OBJECTIVE OF THE STUDY
To summarize the current knowledge on FST in women with early stage cervical cancer.
STUDY TYPE
Review article.
METHODS
Review of published literature on the topic using medical databases.
RESULTS
FST is reserved for patients with HPV-associated cervical cancer up to stage IB with negative nodes. Conservative procedures (conization and simple vaginal trachelectomy) and radical trachelectomy are available.
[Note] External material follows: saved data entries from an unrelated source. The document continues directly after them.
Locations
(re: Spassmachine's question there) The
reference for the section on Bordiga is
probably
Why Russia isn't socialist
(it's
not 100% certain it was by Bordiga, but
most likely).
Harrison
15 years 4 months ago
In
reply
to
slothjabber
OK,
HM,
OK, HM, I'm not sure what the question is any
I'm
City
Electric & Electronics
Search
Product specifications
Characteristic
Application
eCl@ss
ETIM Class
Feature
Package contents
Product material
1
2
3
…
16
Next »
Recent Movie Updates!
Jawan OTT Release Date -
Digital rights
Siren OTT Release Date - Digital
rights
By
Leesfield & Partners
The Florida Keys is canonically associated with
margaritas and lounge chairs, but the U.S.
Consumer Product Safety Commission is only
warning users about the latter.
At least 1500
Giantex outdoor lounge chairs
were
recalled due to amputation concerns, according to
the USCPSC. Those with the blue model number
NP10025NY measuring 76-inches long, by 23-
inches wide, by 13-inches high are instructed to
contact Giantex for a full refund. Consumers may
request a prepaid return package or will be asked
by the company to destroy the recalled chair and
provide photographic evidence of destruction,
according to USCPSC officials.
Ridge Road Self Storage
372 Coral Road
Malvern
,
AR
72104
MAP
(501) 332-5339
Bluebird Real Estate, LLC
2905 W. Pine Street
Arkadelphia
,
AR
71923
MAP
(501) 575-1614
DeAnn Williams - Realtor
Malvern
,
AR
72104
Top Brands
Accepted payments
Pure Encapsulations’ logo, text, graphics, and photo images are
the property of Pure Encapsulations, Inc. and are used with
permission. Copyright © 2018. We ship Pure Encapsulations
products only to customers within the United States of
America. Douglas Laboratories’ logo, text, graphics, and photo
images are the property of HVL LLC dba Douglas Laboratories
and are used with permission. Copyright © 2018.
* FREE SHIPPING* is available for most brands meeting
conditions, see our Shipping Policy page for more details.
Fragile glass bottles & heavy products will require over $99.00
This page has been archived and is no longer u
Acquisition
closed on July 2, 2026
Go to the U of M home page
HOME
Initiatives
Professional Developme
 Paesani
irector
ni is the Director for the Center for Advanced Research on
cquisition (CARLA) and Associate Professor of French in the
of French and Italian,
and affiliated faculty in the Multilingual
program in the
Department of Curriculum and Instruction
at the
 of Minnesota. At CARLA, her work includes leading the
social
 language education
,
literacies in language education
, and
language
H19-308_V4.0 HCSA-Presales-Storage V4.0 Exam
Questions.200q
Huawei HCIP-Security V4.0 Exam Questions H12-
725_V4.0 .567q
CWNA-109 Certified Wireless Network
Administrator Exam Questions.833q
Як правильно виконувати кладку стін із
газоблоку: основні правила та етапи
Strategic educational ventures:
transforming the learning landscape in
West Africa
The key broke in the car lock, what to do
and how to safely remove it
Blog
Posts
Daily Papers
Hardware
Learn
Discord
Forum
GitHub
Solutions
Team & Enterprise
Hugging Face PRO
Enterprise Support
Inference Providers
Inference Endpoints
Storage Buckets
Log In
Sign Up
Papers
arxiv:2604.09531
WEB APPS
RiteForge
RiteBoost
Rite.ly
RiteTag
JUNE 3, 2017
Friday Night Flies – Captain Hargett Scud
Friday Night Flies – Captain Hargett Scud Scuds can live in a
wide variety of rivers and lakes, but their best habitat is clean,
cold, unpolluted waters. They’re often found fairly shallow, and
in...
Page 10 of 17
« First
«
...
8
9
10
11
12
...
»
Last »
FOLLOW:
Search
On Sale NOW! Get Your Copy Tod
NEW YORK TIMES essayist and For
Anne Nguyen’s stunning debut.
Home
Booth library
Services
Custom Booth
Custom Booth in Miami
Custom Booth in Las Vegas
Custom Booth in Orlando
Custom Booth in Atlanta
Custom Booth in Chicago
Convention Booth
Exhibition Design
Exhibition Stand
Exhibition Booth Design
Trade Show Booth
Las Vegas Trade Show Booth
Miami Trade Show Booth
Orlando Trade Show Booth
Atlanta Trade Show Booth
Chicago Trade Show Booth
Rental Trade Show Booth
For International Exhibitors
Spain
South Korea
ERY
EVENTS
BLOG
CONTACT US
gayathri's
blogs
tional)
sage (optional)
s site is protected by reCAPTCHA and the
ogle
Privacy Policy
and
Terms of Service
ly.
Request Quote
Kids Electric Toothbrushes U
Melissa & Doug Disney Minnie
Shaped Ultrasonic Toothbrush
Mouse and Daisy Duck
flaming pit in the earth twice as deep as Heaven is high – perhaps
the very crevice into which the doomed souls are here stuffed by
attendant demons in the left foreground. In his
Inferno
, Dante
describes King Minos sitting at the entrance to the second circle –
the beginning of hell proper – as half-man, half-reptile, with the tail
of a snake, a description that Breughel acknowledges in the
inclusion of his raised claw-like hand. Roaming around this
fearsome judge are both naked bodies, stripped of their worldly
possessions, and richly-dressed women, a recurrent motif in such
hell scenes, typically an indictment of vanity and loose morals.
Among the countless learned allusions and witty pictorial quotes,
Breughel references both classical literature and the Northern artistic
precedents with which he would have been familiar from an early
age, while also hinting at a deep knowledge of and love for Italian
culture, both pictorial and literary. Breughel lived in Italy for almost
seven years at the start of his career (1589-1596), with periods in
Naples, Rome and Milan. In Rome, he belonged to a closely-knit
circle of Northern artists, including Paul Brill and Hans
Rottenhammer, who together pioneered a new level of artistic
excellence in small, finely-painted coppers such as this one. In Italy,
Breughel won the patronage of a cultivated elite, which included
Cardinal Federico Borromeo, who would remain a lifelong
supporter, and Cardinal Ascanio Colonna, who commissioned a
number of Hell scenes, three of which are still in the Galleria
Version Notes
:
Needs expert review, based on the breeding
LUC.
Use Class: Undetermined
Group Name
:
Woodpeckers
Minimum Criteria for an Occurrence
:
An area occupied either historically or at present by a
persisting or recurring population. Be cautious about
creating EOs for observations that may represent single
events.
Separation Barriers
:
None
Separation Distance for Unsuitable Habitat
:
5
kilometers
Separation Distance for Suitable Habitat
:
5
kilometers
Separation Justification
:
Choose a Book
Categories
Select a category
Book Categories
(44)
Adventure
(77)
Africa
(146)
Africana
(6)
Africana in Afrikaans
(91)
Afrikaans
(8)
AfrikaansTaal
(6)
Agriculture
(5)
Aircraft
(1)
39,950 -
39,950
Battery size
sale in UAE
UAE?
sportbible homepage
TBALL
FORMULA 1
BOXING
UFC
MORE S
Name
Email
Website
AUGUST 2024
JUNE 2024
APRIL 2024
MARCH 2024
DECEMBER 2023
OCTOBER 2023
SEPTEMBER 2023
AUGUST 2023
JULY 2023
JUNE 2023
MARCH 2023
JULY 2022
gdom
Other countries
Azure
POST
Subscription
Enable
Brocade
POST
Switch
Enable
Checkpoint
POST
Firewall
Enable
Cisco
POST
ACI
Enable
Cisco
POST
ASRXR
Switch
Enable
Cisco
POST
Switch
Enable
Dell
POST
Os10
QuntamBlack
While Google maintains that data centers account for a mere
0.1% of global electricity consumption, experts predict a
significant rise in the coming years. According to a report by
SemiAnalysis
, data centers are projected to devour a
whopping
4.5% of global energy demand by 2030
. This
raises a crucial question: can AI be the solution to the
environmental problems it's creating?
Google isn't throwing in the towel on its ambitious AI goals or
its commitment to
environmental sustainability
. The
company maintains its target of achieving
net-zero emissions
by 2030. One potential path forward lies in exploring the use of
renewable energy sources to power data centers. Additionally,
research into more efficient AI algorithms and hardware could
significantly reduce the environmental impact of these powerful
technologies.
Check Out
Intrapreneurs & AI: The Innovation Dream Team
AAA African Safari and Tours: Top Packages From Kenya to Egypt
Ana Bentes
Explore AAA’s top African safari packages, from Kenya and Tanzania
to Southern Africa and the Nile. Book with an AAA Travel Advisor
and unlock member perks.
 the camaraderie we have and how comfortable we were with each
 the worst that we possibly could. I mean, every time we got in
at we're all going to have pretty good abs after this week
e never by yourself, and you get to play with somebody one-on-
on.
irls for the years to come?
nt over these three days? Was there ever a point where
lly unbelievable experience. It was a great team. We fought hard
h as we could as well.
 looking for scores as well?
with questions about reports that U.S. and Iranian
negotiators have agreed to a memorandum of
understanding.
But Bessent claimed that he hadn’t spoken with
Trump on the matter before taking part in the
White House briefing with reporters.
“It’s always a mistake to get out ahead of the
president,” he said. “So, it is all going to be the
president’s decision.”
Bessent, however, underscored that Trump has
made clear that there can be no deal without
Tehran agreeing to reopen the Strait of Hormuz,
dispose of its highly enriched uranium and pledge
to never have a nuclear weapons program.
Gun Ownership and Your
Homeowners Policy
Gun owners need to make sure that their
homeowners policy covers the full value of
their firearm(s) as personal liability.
Conservative procedures for tumors < 2 cm have comparable oncologic outcomes to radical treatment with significantly lower rates of perinatologic complications. On average, 55% of patients become pregnant after treatment and of these, on average 70% give birth to a live newborn. Approximately 38% of deliveries are preterm, most often after radical trachelectomy. The most common postoperative complication with direct impact on fertility is cervical stenosis.
CONCLUSION
In a selected group of patients with tumors up to 2 cm, FST is a safe procedure with good perinatologic outcomes. However, it remains unclear whether it is safe to offer this treatment to patients with larger tumors. The use of neoadjuvant chemotherapy followed by conservative surgery is a promising approach but requires further validation in clinical trials.